Kaiku
LEGAL

Security

Last updated: May 17, 2026

1. Overview

Kaiku processes sensitive wellbeing data: conversations, mood, health metrics and relationship reflections. We protect this data in multiple layers so that even if the database leaked, your messages would remain unreadable. This page describes the concrete technical safeguards we maintain continuously.

AES-256-GCM Encryption

Messages, memories and other sensitive content are encrypted using AES-256-GCM.

Automatic Anonymization

Summaries are anonymized. Real names never stored in titles.

Access Control

74 Row Level Security rules protect user data.

AI Security

Your messages are not used to train AI models.

You Are in Control

Download data, set auto-deletion, or delete everything.

7. Data location — EU

All database and analytics data is stored on EU-based servers. AI providers are partly in the United States, but transfers use Standard Contractual Clauses (Commission decision EU 2021/914) and the EU-US Data Privacy Framework where applicable. Exact provider list: see Privacy Policy.

8. What data is collected

As little as possible — only what's needed to function. We collect conversations, user settings and health data if you connect a wearable.
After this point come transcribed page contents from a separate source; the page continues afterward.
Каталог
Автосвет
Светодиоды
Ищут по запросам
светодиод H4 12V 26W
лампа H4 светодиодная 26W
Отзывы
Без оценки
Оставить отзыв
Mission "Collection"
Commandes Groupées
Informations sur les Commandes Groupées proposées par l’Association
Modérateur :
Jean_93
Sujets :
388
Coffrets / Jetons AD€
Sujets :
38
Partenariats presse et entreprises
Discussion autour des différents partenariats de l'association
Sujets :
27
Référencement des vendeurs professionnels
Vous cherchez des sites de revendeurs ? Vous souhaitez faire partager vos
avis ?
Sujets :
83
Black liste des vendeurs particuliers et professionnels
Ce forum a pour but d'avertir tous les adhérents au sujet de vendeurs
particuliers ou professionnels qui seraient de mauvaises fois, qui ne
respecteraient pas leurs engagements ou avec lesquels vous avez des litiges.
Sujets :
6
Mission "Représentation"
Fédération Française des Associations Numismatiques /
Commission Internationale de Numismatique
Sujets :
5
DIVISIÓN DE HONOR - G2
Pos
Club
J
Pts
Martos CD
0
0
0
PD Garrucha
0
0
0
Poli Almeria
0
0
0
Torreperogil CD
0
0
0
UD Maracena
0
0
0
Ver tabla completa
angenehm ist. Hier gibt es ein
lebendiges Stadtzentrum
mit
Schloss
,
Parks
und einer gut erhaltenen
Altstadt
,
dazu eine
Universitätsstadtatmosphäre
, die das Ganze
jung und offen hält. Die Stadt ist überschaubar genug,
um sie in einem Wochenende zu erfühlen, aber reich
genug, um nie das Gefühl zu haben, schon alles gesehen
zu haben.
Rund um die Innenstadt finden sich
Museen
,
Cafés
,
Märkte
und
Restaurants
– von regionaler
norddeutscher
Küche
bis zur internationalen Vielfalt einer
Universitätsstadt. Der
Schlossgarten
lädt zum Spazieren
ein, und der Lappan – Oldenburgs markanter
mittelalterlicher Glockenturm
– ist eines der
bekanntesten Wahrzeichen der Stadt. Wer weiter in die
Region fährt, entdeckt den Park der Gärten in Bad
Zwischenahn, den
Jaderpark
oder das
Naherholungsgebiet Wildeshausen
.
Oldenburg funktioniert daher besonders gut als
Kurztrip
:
Location isn't collected unless you share a workout's GPS route yourself. Contacts aren't collected unless you attach them. Product analytics runs only with your consent and collects pseudonymous usage statistics (page views, feature usage) — without your name or message content; see the Cookie Policy.

9. Compliance

What we commit to:

  • GDPR Art. 9 — explicit consent for sensitive data processing
  • AES-256-GCM — encryption at rest
  • TLS 1.3 — encryption in transit
  • EU data location
  • DPIA — data protection impact assessment done
  • Rate limiting — DDoS protection
  • Audit logging — access is recorded
  • Permanent deletion within 30 days of a deletion request

10. Data breaches

If a personal-data breach is likely to result in a risk to your rights, we notify the supervisory authority without undue delay and, where feasible, within 72 hours of detection (GDPR Art. 33), and — if the breach is likely to result in a high risk to your rights — notify you without undue delay (Art. 34) — in plain language, describing the nature of the breach, the likely consequences, the measures taken and a contact person.